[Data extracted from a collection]
▶
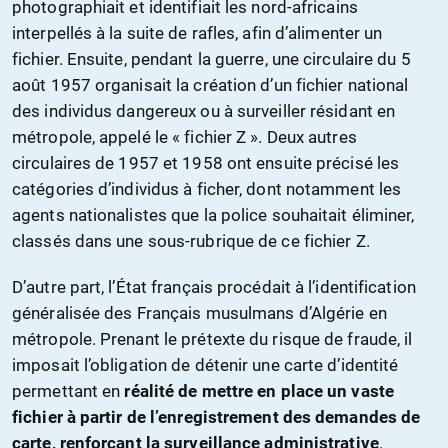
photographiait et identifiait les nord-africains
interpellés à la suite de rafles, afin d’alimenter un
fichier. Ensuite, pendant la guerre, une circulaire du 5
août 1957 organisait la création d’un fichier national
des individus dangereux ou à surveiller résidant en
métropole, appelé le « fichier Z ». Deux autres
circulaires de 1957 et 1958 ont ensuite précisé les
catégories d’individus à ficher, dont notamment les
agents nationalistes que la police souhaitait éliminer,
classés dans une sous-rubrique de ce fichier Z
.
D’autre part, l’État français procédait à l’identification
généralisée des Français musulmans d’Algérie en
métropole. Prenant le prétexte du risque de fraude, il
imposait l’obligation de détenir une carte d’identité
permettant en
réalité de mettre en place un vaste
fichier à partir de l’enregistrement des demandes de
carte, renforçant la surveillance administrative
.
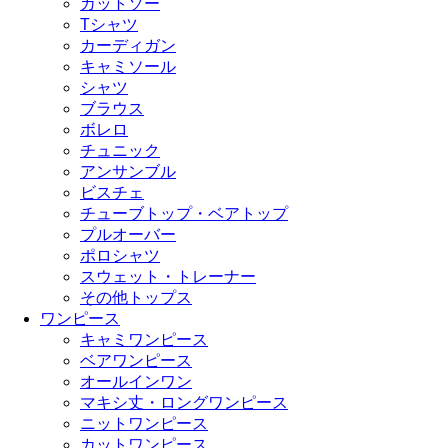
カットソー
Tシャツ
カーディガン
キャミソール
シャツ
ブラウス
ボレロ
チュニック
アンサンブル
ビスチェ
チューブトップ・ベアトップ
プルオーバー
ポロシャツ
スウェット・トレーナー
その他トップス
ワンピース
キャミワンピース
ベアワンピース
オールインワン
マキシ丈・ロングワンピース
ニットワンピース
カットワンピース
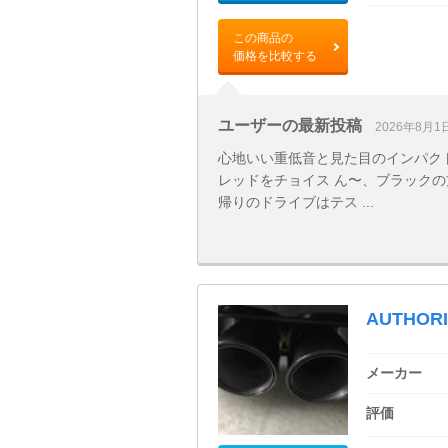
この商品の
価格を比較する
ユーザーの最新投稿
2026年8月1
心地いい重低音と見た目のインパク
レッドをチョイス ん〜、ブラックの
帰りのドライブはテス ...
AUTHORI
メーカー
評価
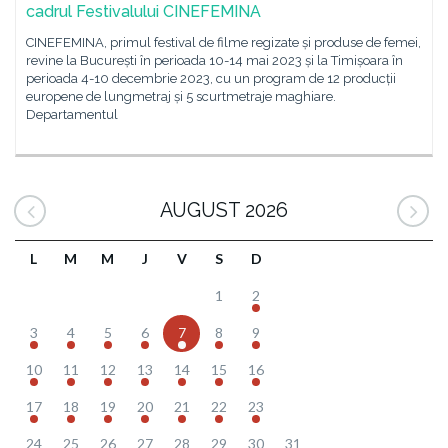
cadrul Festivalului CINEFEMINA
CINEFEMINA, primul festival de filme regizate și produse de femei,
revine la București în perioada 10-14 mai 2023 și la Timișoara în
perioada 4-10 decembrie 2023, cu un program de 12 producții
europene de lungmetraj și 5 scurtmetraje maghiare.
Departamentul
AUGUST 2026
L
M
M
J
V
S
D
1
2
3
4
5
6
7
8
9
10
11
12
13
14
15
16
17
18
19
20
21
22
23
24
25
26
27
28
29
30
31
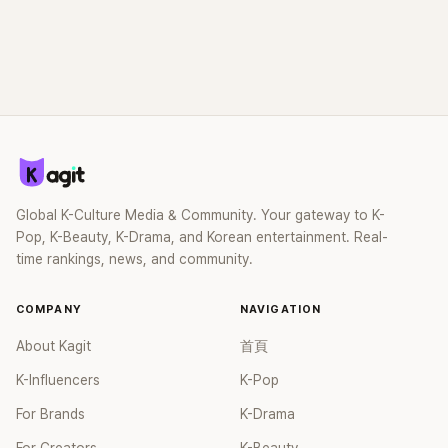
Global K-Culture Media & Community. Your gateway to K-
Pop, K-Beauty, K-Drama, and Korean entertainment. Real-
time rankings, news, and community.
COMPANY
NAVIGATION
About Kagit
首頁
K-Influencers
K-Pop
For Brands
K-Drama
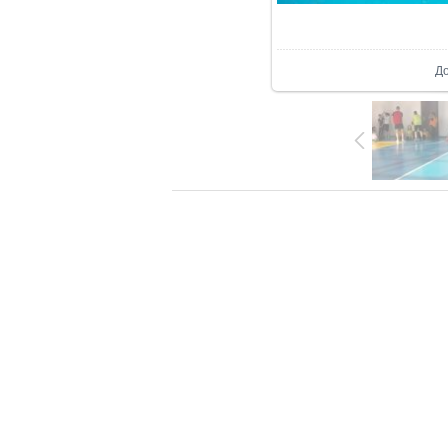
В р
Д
◀
■ TASK DETAILS ■
The answer should consist of every line above in which "carte" appears.

■ THE ANSWER ■
imposait l’obligation de détenir une carte d’identité
carte, renforçant la surveillance administrative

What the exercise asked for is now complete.